I've been in favor of VPS over shared hostings since 2010. Back than, panels were painful and made me panicking: PHP only, $$$ for an extra domain, disk space measured in MB, apps' tables crammed into a tiny DB with gibberish prefixes. Even an OpenVZ container with 128MB RAM and 5GB disk offered me the delusion that I were the king of the machine. I could finally deploy C++ programs, Python apps and no more restrictions were set on the number of (sub)domains.

But when I tried shared hosting this month, in 2024, I found it quite pleasing to use. Juicy UI with backup plugins takes place, NodeJS and Python are fully supported, CloudLinux and Litespeed do a great job on the speed, and much less $$ for extra (sub)domains. Maybe it's not friendly to Golang and C++ programs yet, but hey, who'd ever want a C++-made website?

I'm thinking about moving all my PHP/Python/NodeJS webites (which are not existent yet) into shared hosting, and leaving only tough jobs on VPS, compiling and deploying distributed systems. I personally have got quite a lot of C/C++ work to do, mainly on HPC, say optimizing vector-related computation from 60ms (C++) to 15ms (C with SIMD), and accelerating model inference on modern CPUs from 1000ms to within 500ms. So I may not be a total green hand in VPS or Linux.

What do you think of shared hosting and VPS in 2024?

Comments

  • yoursunnyyoursunny Member, IPv6 Advocate

    Shared hosting: less work, but not everything can work (e.g. no long lived process).
    VPS: more work, highly customizable, almost everything can work there.

    Thanked by 2noisycode hyperblast
  • @yoursunny said:
    Shared hosting: less work, but not everything can work (e.g. no long lived process).
    VPS: more work, highly customizable, almost everything can work there.

    Quite so. I really can't run the dear YABS on a shared hosting. But these days I feel a bit annoying to set up dozens of VPS.
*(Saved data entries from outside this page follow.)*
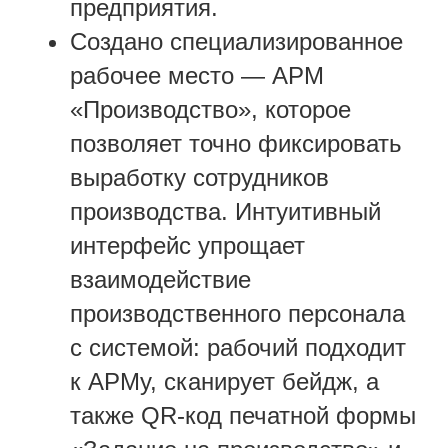
предприятия.
Создано специализированное
рабочее место — АРМ
«Производство», которое
позволяет точно фиксировать
выработку сотрудников
производства. Интуитивный
интерфейс упрощает
взаимодействие
производственного персонала
с системой: рабочий подходит
к АРМу, сканирует бейдж, а
также QR-код печатной формы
  • darkimmortaldarkimmortal Member
    edited January 17

    I moved back to shared hosting out of necessity - no one else but cloudlinux is maintaining the old PHP versions needed for my websites. And to match the sandboxing/segregation of cloudlinux yourself is a bit of a minefield - glad to be rid of the niggling doubt that I had missed something

    The disk space and performance of shared hosting is crazy these days - with the right provider you can get equivalent RAM (factoring in mysql) and disk space to a VPS of the same price. A no brainer to get a load of management done for you for free

    Thanked by 1noisycode
  • HAMSWHAMSW Member

    @noisycode
    It might be easier (and probably more cost efficient also) to buy a bigger VPS plan or even a Dedicated Server and host all your websites there, You can manage resources with cPanel or Direct Admin or the good old cgroups or systemd.
    -> Make sure of where you're getting this plan since uptime and reliability will affect all your websites together.
    -> This doesn't really work in some situations but still you can take advantage of this by gathering a lot of low traffic websites on a VPS or a lot of moderate traffic websites on a Dedicated (accordingly)

    Thanked by 1noisycode
  • @noisycode said: What do you think of shared hosting and VPS in 2024?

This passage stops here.